## Exercise description
Repeat all of the records exactly, leaving out the pictures.

## Data records
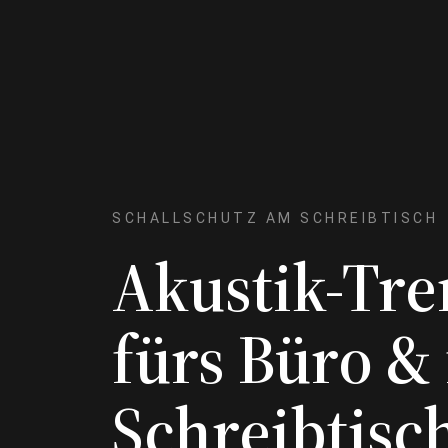
SCHALLSCHUTZ AM SCHREIBTISCH
Akustik-Tr
fürs Büro &
Schreibtisc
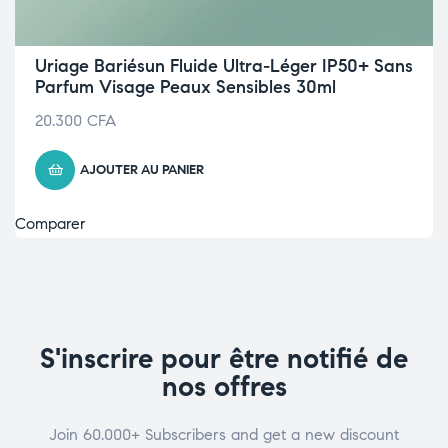
Uriage Bariésun Fluide Ultra-Léger IP50+ Sans
Parfum Visage Peaux Sensibles 30ml
20.300
CFA
AJOUTER AU PANIER
Comparer
S'inscrire pour être notifié de
nos offres
Join 60.000+ Subscribers and get a new discount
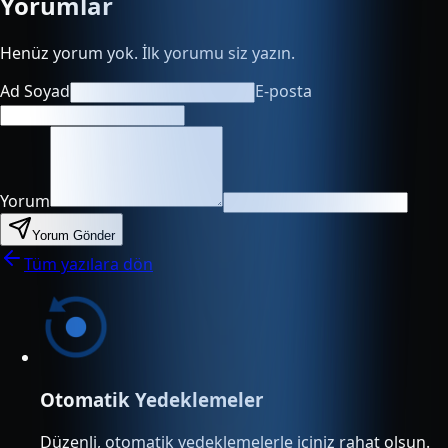
Yorumlar
Henüz yorum yok. İlk yorumu siz yazın.
Ad Soyad
E-posta
Yorum
Yorum Gönder
Tüm yazılara dön
Otomatik Yedeklemeler
Düzenli, otomatik yedeklemelerle içiniz rahat olsun.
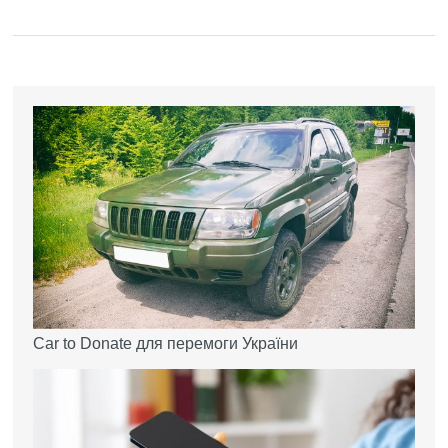
Car to Donate для перемоги України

## Response below
SCHALLSCHUTZ AM SCHREIBTISCH
Akustik-Tr
fürs Büro &
Schreibtisc
Uriage Bariésun Fluide Ultra-Léger IP50+ Sans
Parfum Visage Peaux Sensibles 30ml
20.300
CFA
AJOUTER AU PANIER
Comparer
S'inscrire pour être notifié de
nos offres
Join 60.000+ Subscribers and get a new discount
Yorumlar
Henüz yorum yok. İlk yorumu siz yazın.
Ad Soyad
E-posta
Yorum
Yorum Gönder
Tüm yazılara dön
Otomatik Yedeklemeler
Düzenli, otomatik yedeklemelerle içiniz rahat olsun.
Car to Donate для перемоги України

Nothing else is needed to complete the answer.